The European COPD audit team evaluated adherence to 10 key management recommendations set forth by the GOLD standards in 13 European countries. It found great variability between hospitals and across countries, especially connected with the availability of the level of severity of the obstruction and the use of oxygen and non-invasive ventilation. The audit also showed that larger hospitals have more resources but this does not imply a better quality of care.

Walker et al. showed that 30-day mortality after hospitalization for an eCOPD was quite variable from 1 year to the following across various hospitals. Mortality in that period was independent of hospital size and of whether a respiratory specialist was responsible for the discharge of the patient [13].

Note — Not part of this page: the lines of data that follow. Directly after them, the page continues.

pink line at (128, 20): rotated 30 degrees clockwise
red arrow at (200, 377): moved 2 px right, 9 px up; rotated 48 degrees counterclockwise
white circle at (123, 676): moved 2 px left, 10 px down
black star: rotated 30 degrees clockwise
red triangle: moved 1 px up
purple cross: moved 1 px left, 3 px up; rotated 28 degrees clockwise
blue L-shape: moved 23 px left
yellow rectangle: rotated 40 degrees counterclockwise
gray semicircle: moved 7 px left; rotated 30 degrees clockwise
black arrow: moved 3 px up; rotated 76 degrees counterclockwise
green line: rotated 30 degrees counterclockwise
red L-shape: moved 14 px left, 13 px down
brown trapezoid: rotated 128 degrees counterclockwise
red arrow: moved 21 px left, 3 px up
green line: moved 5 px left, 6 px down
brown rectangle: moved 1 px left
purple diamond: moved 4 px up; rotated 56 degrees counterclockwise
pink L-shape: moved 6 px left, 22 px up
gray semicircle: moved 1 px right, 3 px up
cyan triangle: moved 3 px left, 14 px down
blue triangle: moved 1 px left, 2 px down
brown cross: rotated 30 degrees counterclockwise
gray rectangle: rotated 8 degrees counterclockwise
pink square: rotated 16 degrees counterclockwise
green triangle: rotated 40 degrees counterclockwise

In our study, hospital size, as measured by bed numbers and population served, was related to one-year mortality. Knowing the potential limitation of using data from one brief time point rather than data collected over several years we could speculate that having more resources provided not only better treatment of the index episode but better follow-up care afterward. We observed a significant influence of the hospital on one-year mortality since the AUC increases from 0.68 to 0.77 after including the variable hospital in the analysis. Nevertheless, we were not able to establish whether this is due exclusively to the hospital, or is also due to the primary care organization, the regional medical or social characteristics involved in the care of these patients, or all of these together. In any case including hospital size seems to be an important point in the final results.

Strengths and limitations

Strengths of our study included are the number of patients we were able to follow, the length of follow-up, and the fact that patients were recruited from multiple centres. The usage of multilevel models provides a better approach than ordinary logistic regression models when patients are clustered in different groups, as in our case, that we have patients clustered in different hospitals. In this way, the correlation effect among patients from the same hospitals is controlled, as we do not consider them independently.

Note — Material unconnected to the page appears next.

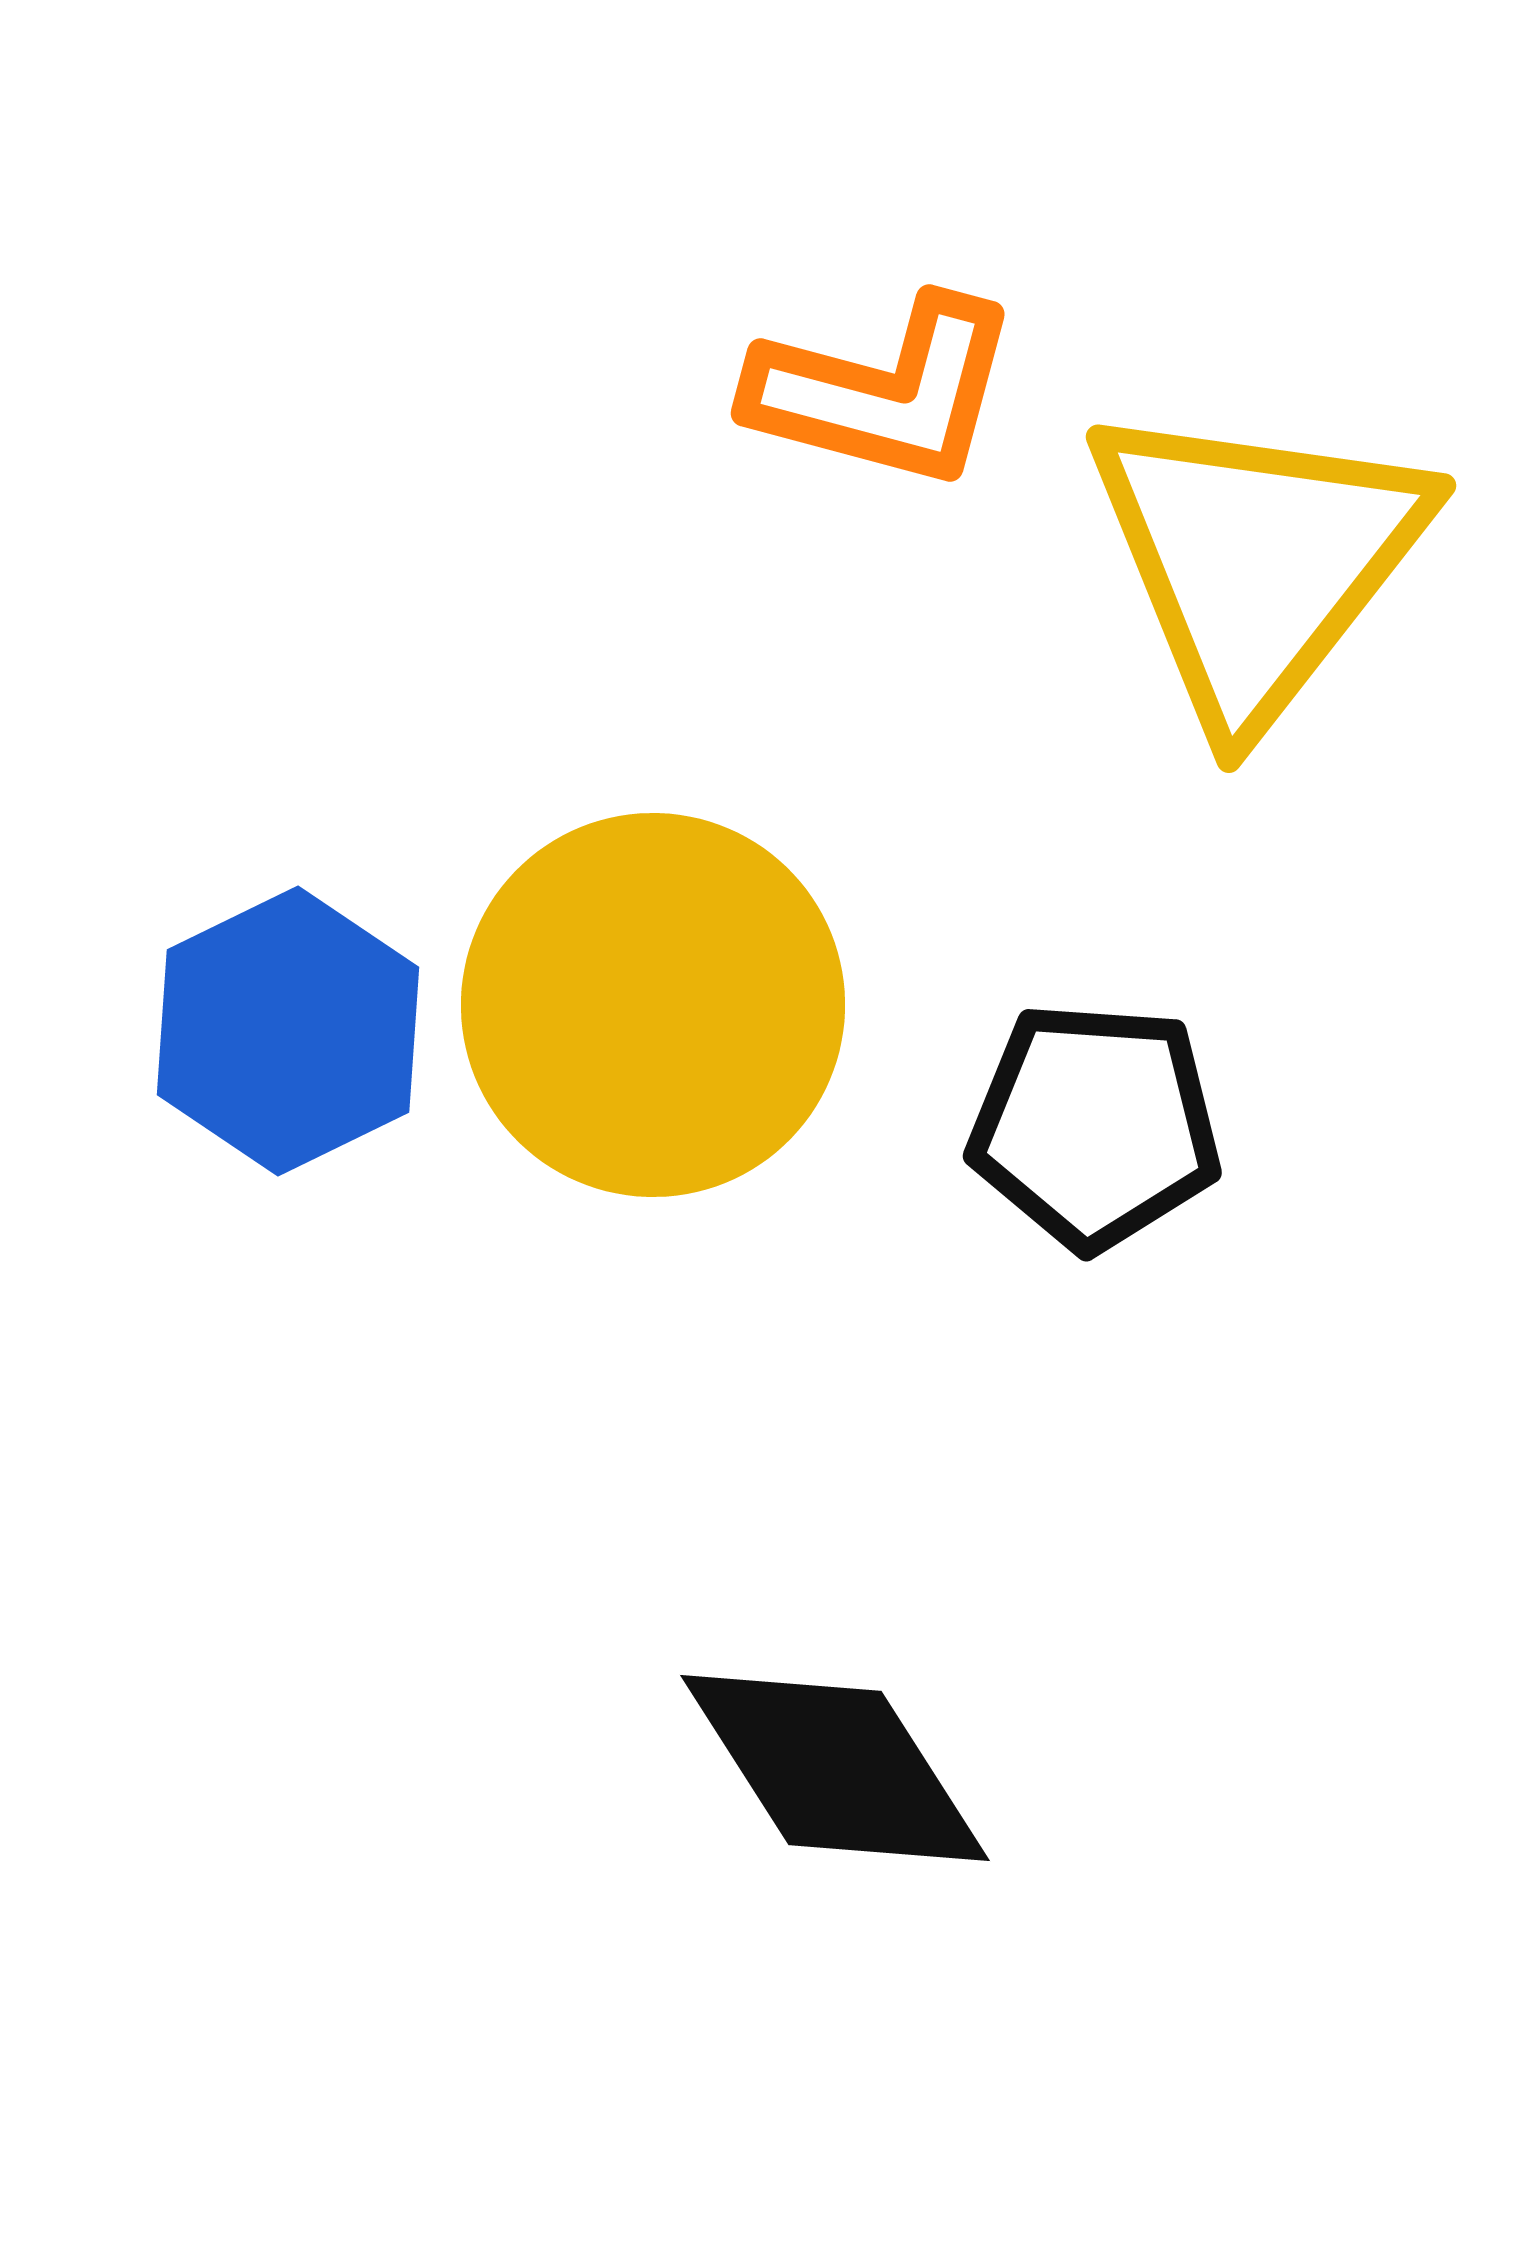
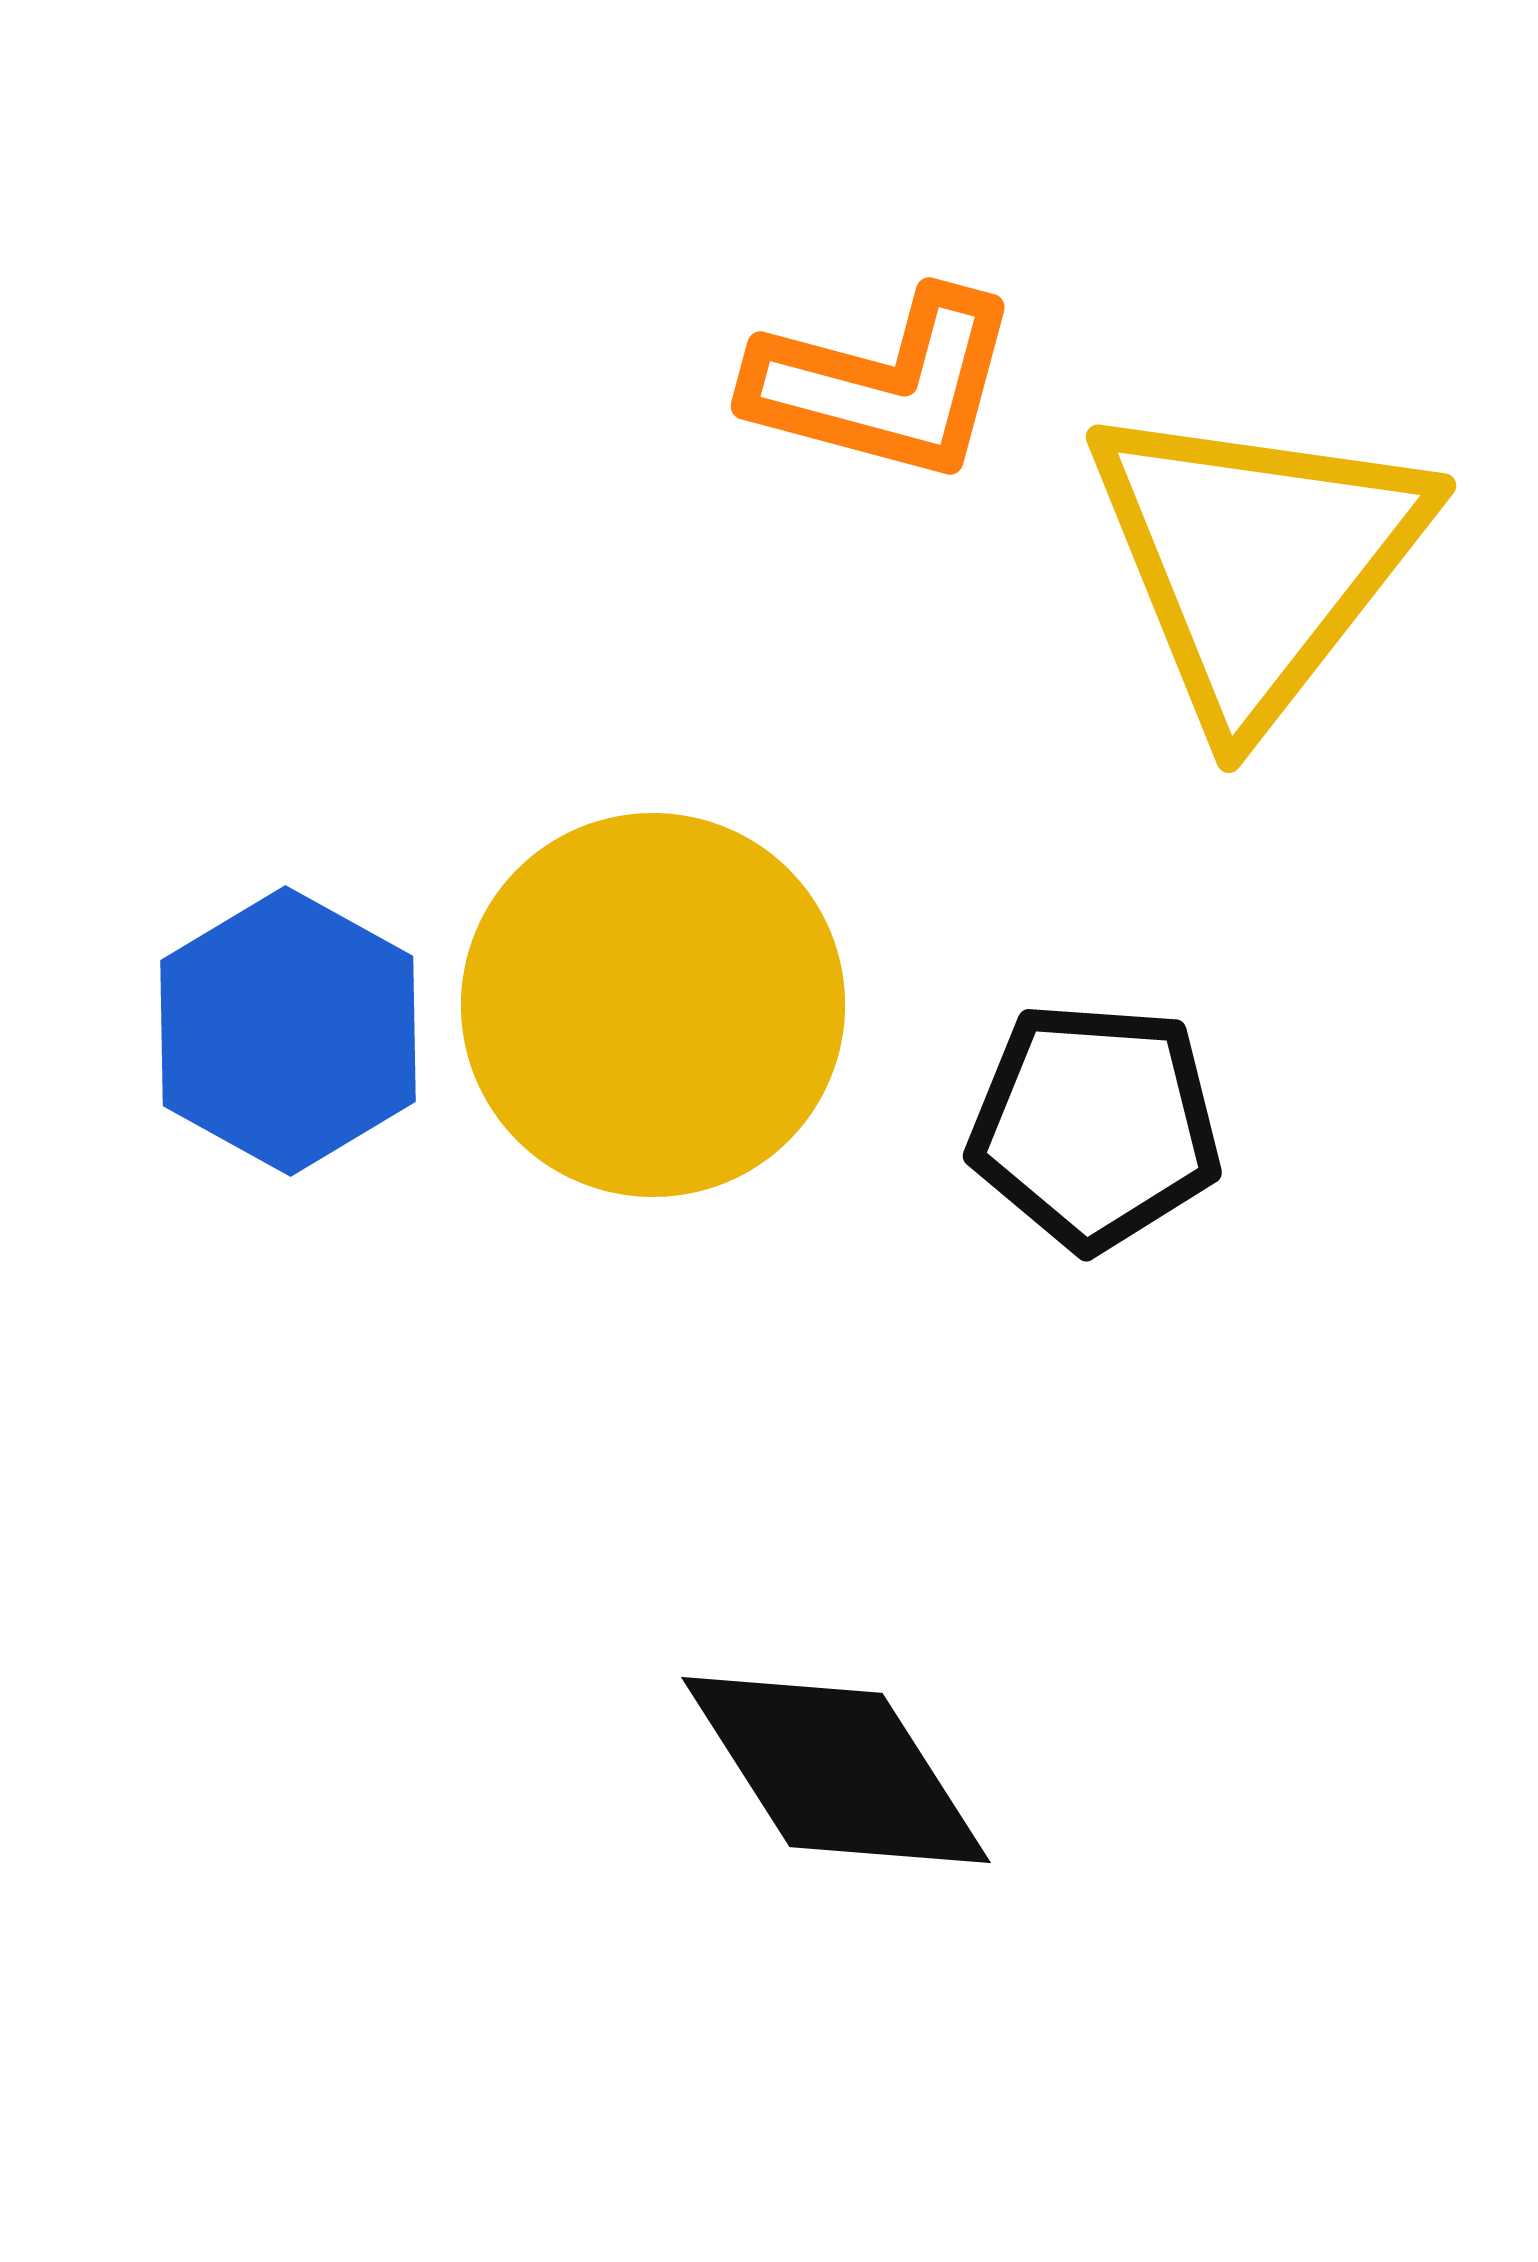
orange L-shape: moved 7 px up
blue hexagon: rotated 5 degrees counterclockwise
black diamond: moved 1 px right, 2 px down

Several limitations must also be noted, primarily related to the design of the study as an audit of care in eCOPD, which implies missing data. We used for the analysis only those variables with less than 15% of missing data. Another limitation is that we were not able to recover the whole cohort of the Spanish audit. Instead, we analysed only those hospitals that conducted a follow-up of 1 year. We checked our sample against the whole cohort and verified that there were no differences in the clinical characteristics of the patients. Patients who died during the admission were not included in this analysis, only discharged patients. We were not able to pinpoint the cause of death because it is not accurately registered in death records, but this was not the objective of this study. As an audit of general practice some variables currently used as part of predictive mortality scores were not collected. Thus, a comparison with others mortality scores was not possible. The low percentage of women in both cohorts of the study limited the possibility of carrying out an analysis about potential differences with respect to men in the main outcomes studied.

Conclusions

In a cohort of patients hospitalized for an eCOPD, predictors of mortality in the year following the index hospitalization were patient characteristic age, characteristics of the disease (admission for an eCOPD in the previous year and specific comorbidities), aspects of the index event (PaCO2), and the characteristics of the hospitals in which the patients were treated. Some of these aspect are potentially adjustable to impact in the care and outcomes of severe eCOPD.

In conclusion our study provides the patient profile with the highest probability of mortality during the year after an eCOPD hospitalization. We should pay attention to a man in his seventies, with cardio-vascular and/or dementia, with a previous eCOPD hospitalization the year before the index event and with hypercapnia > 50 mmHg during the admission. In those patients with these characteristics a more personalized follow-up is mandatory.